ご対面当日。
写真交換はしなかったので家を出る前にお互いの服装を伝え合う。
背が高いこと以外はどんな容姿かはわからない。
約束の時間が近づくにつれ緊張感は高まった。
少し早く待ち合わ場所に着いてしまったので
「着きました」とメッセージを入れて男性の到着を待つ。
近くに誰もいなかったのに、突然目の前に勢いよく人が飛び出してきた。
一瞬変質者かと身構える。
目の前に背が高く痩せた、おどおどした感じの男性が立っていた。
目印にと伝えられた同じ色のジャケットを着ている。
体に合ってなくて、よくみると中のセーターが毛玉だらけだった。
(え、この人?????????)
思わず固まってしまい、すぐに言葉が出なかった。
「あ、ダメならここで解散してもいいよ」
と言われたけど、流石にそんなことはできない。
今日のご対面のために有給をとったと聞いていた。
気持ちを立て直し、前日に男性が調べておいたと言うお店に向かった。
お店はお洒落なカフェレストランで、グループでランチを楽しむ若い女性客が多かった。
明らかに関係性の怪しいアラフィフのおじさんとおばさん・・・
場違いすぎて悪目立ちしてないか内心居心地が悪かった。
何を食べたのか思い出せない。
カトラリーを落としたりソワソワしててなんだか挙動不審な男性。
じーっと見つめられ、だんだん前のめりになって口説きモードに入りのけぞりそうになる。

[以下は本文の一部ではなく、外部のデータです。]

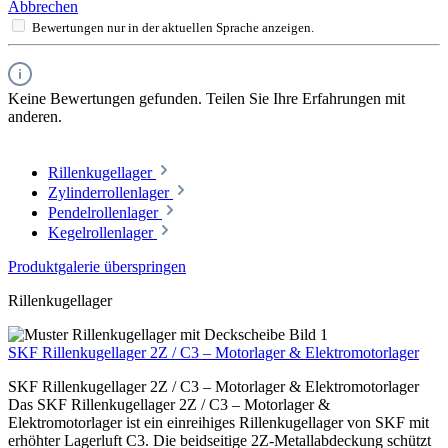
Abbrechen
Bewertungen nur in der aktuellen Sprache anzeigen.
Keine Bewertungen gefunden. Teilen Sie Ihre Erfahrungen mit
anderen.
Rillenkugellager
Zylinderrollenlager
Pendelrollenlager
Kegelrollenlager
Produktgalerie überspringen
Rillenkugellager
SKF Rillenkugellager 2Z / C3 – Motorlager & Elektromotorlager
SKF Rillenkugellager 2Z / C3 – Motorlager & Elektromotorlager
Das SKF Rillenkugellager 2Z / C3 – Motorlager &
Elektromotorlager ist ein einreihiges Rillenkugellager von SKF mit
erhöhter Lagerluft C3. Die beidseitige 2Z-Metallabdeckung schützt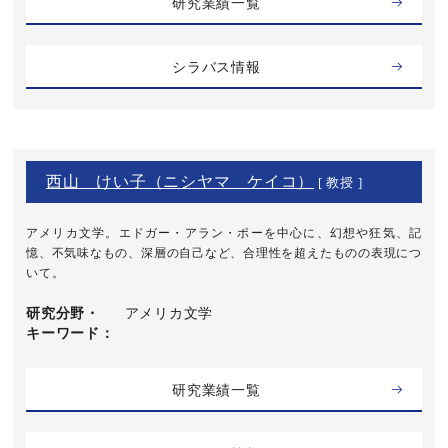
研究業績一覧
シラバス情報
西山 けい子（ニシヤマ ケイコ）
[ 教授 ]
アメリカ文学。エドガー・アラン・ポーを中心に、幻想や狂気、記
憶、不気味なもの、深層の自己など、合理性を超えたものの表現につ
いて。
研究分野・
アメリカ文学
キーワード
研究業績一覧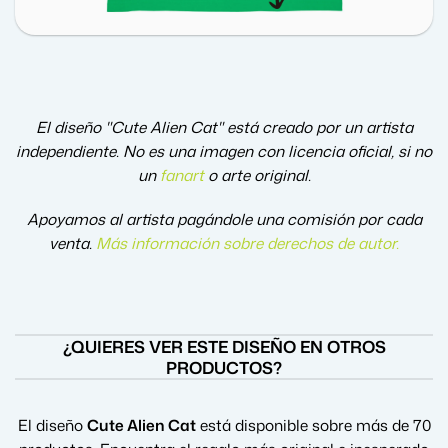
El diseño "Cute Alien Cat" está creado por un artista
independiente. No es una imagen con licencia oficial, si no
un
fanart
o arte original.
Apoyamos al artista pagándole una comisión por cada
venta.
Más información sobre derechos de autor
.
¿QUIERES VER ESTE DISEÑO EN OTROS
PRODUCTOS?
El diseño
Cute Alien Cat
está disponible sobre más de 70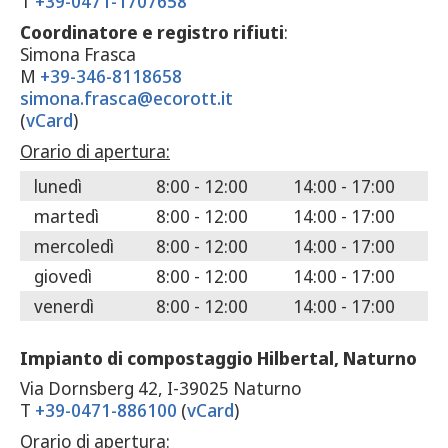
T
+39-0471-1707658
Coordinatore e registro rifiuti
:
Simona Frasca
M
+39-346-8118658
simona.frasca@ecorott.it
(
vCard
)
Orario di apertura:
lunedì
8:00 - 12:00
14:00 - 17:00
martedì
8:00 - 12:00
14:00 - 17:00
mercoledì
8:00 - 12:00
14:00 - 17:00
giovedì
8:00 - 12:00
14:00 - 17:00
venerdì
8:00 - 12:00
14:00 - 17:00
Impianto di compostaggio Hilbertal, Naturno
Via Dornsberg 42, I-39025 Naturno
T
+39-0471-886100
(
vCard
)
Orario di apertura: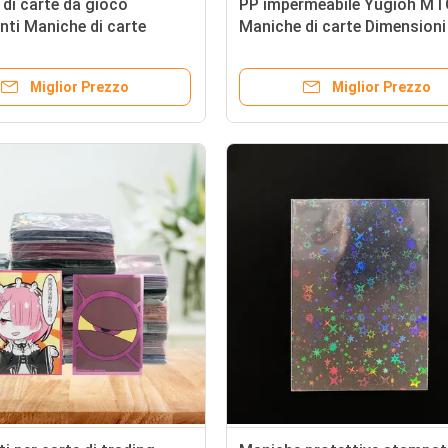
di carte da gioco
PP impermeabile Yugioh MT
nti Maniche di carte
Maniche di carte Dimensioni
iche Ultra Pro Per carte
standard per giochi di carte
iche MTG
Miglior Prezzo
Miglior Prezzo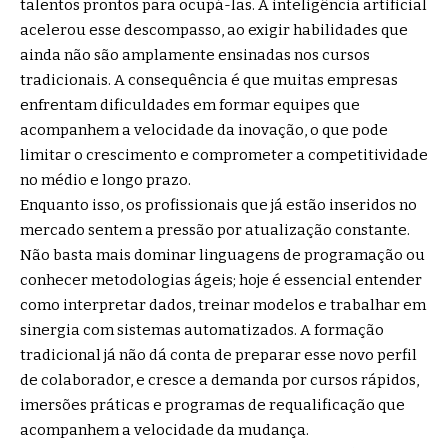
talentos prontos para ocupá-las. A inteligência artificial
acelerou esse descompasso, ao exigir habilidades que
ainda não são amplamente ensinadas nos cursos
tradicionais. A consequência é que muitas empresas
enfrentam dificuldades em formar equipes que
acompanhem a velocidade da inovação, o que pode
limitar o crescimento e comprometer a competitividade
no médio e longo prazo.
Enquanto isso, os profissionais que já estão inseridos no
mercado sentem a pressão por atualização constante.
Não basta mais dominar linguagens de programação ou
conhecer metodologias ágeis; hoje é essencial entender
como interpretar dados, treinar modelos e trabalhar em
sinergia com sistemas automatizados. A formação
tradicional já não dá conta de preparar esse novo perfil
de colaborador, e cresce a demanda por cursos rápidos,
imersões práticas e programas de requalificação que
acompanhem a velocidade da mudança.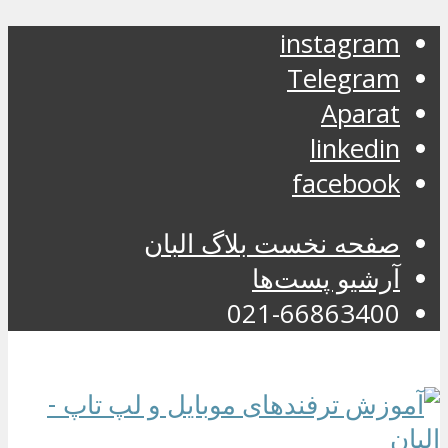
instagram
Telegram
Aparat
linkedin
facebook
صفحه نخست بلاگ البان
آرشیو پست‌ها
021-66863400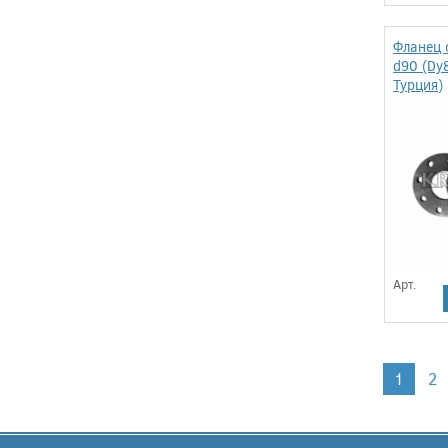
Фланец 
d90 (Dy
Турция)
Арт.
1
2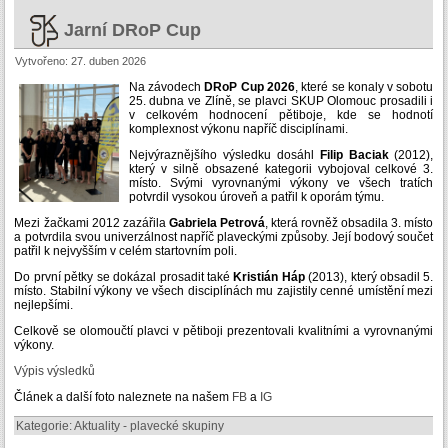
Jarní DRoP Cup
Vytvořeno: 27. duben 2026
Na závodech
DRoP Cup 2026
, které se konaly v sobotu
25. dubna ve Zlíně, se plavci SKUP Olomouc prosadili i
v celkovém hodnocení pětiboje, kde se hodnotí
komplexnost výkonu napříč disciplínami.
Nejvýraznějšího výsledku dosáhl
Filip Baciak
(2012),
který v silně obsazené kategorii vybojoval celkové 3.
místo. Svými vyrovnanými výkony ve všech tratích
potvrdil vysokou úroveň a patřil k oporám týmu.
Mezi žačkami 2012 zazářila
Gabriela Petrová
, která rovněž obsadila 3. místo
a potvrdila svou univerzálnost napříč plaveckými způsoby. Její bodový součet
patřil k nejvyšším v celém startovním poli.
Do první pětky se dokázal prosadit také
Kristián Háp
(2013), který obsadil 5.
místo. Stabilní výkony ve všech disciplínách mu zajistily cenné umístění mezi
nejlepšími.
Celkově se olomoučtí plavci v pětiboji prezentovali kvalitními a vyrovnanými
výkony.
Výpis výsledků
Článek a další foto naleznete na našem
FB
a
IG
Kategorie:
Aktuality - plavecké skupiny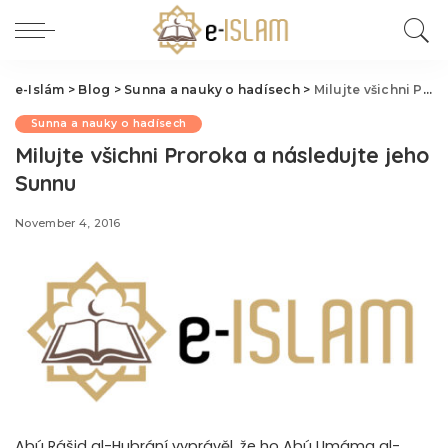
e-Islám
>
Blog
>
Sunna a nauky o hadísech
>
Milujte všichni Proroka a následujte jeho Sunnu
Sunna a nauky o hadísech
Milujte všichni Proroka a následujte jeho
Sunnu
November 4, 2016
Abú Rášid al-Hubrání vyprávěl, že ho Abú Umáma al-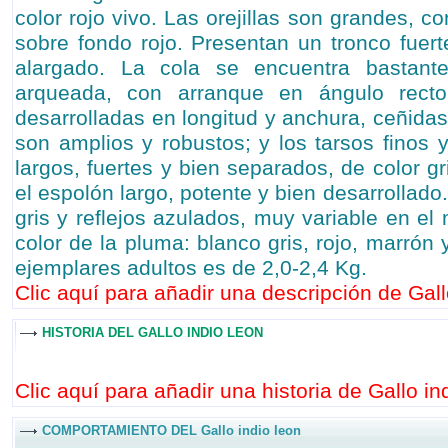
color rojo vivo. Las orejillas son grandes, c
sobre fondo rojo. Presentan un tronco fuer
alargado. La cola se encuentra bastante
arqueada, con arranque en ángulo recto
desarrolladas en longitud y anchura, ceñida
son amplios y robustos; y los tarsos finos 
largos, fuertes y bien separados, de color g
el espolón largo, potente y bien desarrollado
gris y reflejos azulados, muy variable en e
color de la pluma: blanco gris, rojo, marrón 
ejemplares adultos es de 2,0-2,4 Kg.
Clic aquí para añadir una descripción de Gallo
HISTORIA DEL GALLO INDIO LEON
Clic aquí para añadir una historia de Gallo ind
COMPORTAMIENTO DEL Gallo indio leon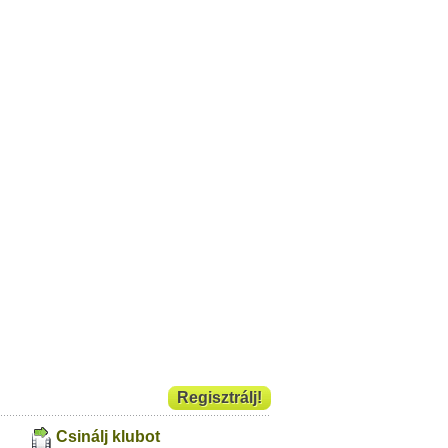
Regisztrálj!
Csinálj klubot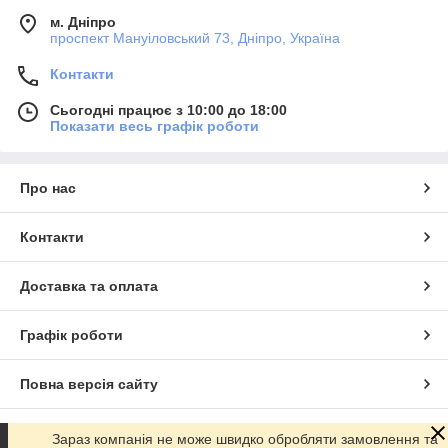
м. Дніпро
проспект Мануіловський 73, Дніпро, Україна
Контакти
Сьогодні працює з 10:00 до 18:00
Показати весь графік роботи
Про нас
Контакти
Доставка та оплата
Графік роботи
Повна версія сайту
Сайт створено на маркетплейсі
Prom.ua
Зараз компанія не може швидко обробляти замовлення та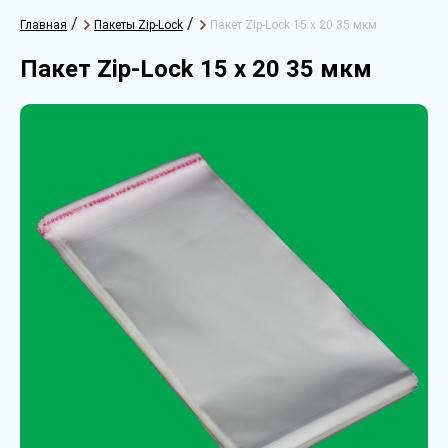
/
/
Главная
Пакеты Zip-Lock
Пакет Zip-Lock 15 х 20 35 мкм
Пакет Zip-Lock 15 х 20 35 мкм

「美人さんでびっくりした、可愛い、めちゃ好み、付き合いたい、etc...」
(ちょっと無理かも、早く帰りたい・・・)
1時間くらい我慢してなんとか食事を終えた。
ランチの後にデートも計画していたようだったけど、お付き合いは丁寧にお断りした。
ご馳走になったのでお礼を言い別れる。
別れ際なぜか「友達探し頑張って!」と激励された。
帰り道、頭の中が大混乱だった。